This example uses Root Mean Square Error (RMSE) and relative Percentage Error (MAPE) as evaluation indicators of the predictive performance of the energy consumption prediction model. The RMSE and MAPE calculation methods were:
Figure BDA0002526354840000151
Figure BDA0002526354840000161
in the formula, N is the number of samples used for testing the precision of the energy consumption prediction model in the training process of the energy consumption prediction model, p represents the serial number of the samples,
Figure BDA0002526354840000162
as a prediction value of the energy consumption prediction model, ypAre true values. The smaller the RMSE and MAPE, the higher the prediction accuracy of the energy consumption prediction model.
And step 106, acquiring the running characteristic parameters of the working condition prediction data. Predicted DC for future driving conditions in step 103vinPerforming characteristic parameter extraction, DCvinThe characteristic parameters of (1) comprise driving characteristic parameters and energy consumption data. The driving characteristic parameters of the extracted working condition prediction data comprise: running time S, running distance M and technical speed
Figure BDA0002526354840000167
Acceleration 95% quantile a0.95Deceleration 5% quantile a0.05Average temperature ofDegree of rotation
Figure BDA0002526354840000168
And One-Hot codes (One-Hot codes) for weekdays/weekends (including holidays) and early peak/late peak/off-peak hours. The method of calculating the travel characteristic parameter is the same as the method of calculating the travel characteristic parameter of the segment data of the stroke in step 104. From DCvinThe extracted feature parameters will be stored in the DC _ featurevinMiddle, DC _ featurevinWill predict the energy consumption ECpredPreset to 0.
DC_featurevin=(DC_feature1,...,DC_featureq',...,DC_feature10)T
Figure BDA0002526354840000163
DC_featurevinDC for predicting 10 future driving conditions at current position of medium-storage vehiclevinExtracted characteristic parameter, DCvinEach of the operating condition predictions corresponds to a DC _ featurevinOne line of data. Wherein DC _ featureq'For DC _ featurevinAnd predicting the extracted characteristic parameters under the q' th working condition.

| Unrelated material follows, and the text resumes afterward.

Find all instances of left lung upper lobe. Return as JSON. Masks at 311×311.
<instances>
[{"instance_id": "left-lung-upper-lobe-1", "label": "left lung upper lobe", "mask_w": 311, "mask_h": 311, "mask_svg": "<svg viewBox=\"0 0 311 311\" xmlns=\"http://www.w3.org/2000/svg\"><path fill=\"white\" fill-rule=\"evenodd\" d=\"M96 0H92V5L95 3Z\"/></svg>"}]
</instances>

And step 107, inputting the running characteristic parameters of the working condition prediction data into the established energy consumption prediction model to obtain an energy consumption prediction value.
The driving characteristic parameters obtained in the step 106 comprise S, M,
Figure BDA0002526354840000164
a0.95、a0.05
Figure BDA0002526354840000165
MRworkday、ERworkday、NRworkday、MRweekend、ERweekendAnd NRweekendInputting the energy consumption into an energy consumption prediction model to predict future energy consumption, obtaining an energy consumption prediction value for each working condition prediction, and predicting the average value of the energy consumption prediction values corresponding to the 10 working conditions
Figure BDA0002526354840000166
As the final predicted value of the future energy consumption of the vehicle.

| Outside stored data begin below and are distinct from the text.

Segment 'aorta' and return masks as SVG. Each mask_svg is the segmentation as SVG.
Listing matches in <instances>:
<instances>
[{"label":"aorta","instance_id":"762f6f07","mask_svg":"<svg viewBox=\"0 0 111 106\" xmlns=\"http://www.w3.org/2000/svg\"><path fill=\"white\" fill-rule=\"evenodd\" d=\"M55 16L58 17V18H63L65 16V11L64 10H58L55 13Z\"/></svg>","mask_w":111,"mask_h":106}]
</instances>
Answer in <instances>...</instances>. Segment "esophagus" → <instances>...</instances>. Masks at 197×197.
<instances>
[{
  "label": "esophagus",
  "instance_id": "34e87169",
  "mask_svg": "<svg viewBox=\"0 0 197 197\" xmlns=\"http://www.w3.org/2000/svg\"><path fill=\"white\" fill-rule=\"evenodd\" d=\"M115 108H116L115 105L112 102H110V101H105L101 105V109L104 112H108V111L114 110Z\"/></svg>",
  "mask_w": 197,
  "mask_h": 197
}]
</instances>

Figure BDA0002526354840000171
Wherein N 'represents the total number of predicted operating conditions, N' represents the number of predicted operating conditions, ECpredn'And expressing the energy consumption predicted value corresponding to the nth' working condition prediction.
The embodiment provides an energy consumption prediction system for an electric vehicle, and fig. 4 is a system diagram of the energy consumption prediction system for an electric vehicle provided in the embodiment of the present invention. Referring to fig. 4, the electric vehicle energy consumption prediction system includes:
the obtaining module 201 is used for obtaining historical driving data of the electric automobile.

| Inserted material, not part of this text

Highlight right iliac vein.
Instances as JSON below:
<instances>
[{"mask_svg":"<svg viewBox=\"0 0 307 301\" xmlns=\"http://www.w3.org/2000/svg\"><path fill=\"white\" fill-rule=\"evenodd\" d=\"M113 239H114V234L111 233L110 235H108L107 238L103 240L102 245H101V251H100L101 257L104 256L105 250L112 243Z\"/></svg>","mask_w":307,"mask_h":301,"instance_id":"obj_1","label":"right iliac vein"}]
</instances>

The segmentation processing module 202 is used for performing segmentation processing on historical driving data to obtain stroke segment data and dynamics segment data; the travel segment data includes historical travel data of the electric vehicle during travel, and the dynamics segment data includes historical travel data of the electric vehicle during constant speed travel or acceleration travel.
And the working condition prediction module 203 is used for predicting the working conditions of the electric automobile by using the dynamic fragment data and the Markov-Monte Carlo method to obtain the working condition prediction data of the electric automobile.
The condition prediction module 203 specifically includes:
and a driving state flag adding unit for adding driving state flags to different driving states in the dynamics segment data using the average speed in the dynamics segment data.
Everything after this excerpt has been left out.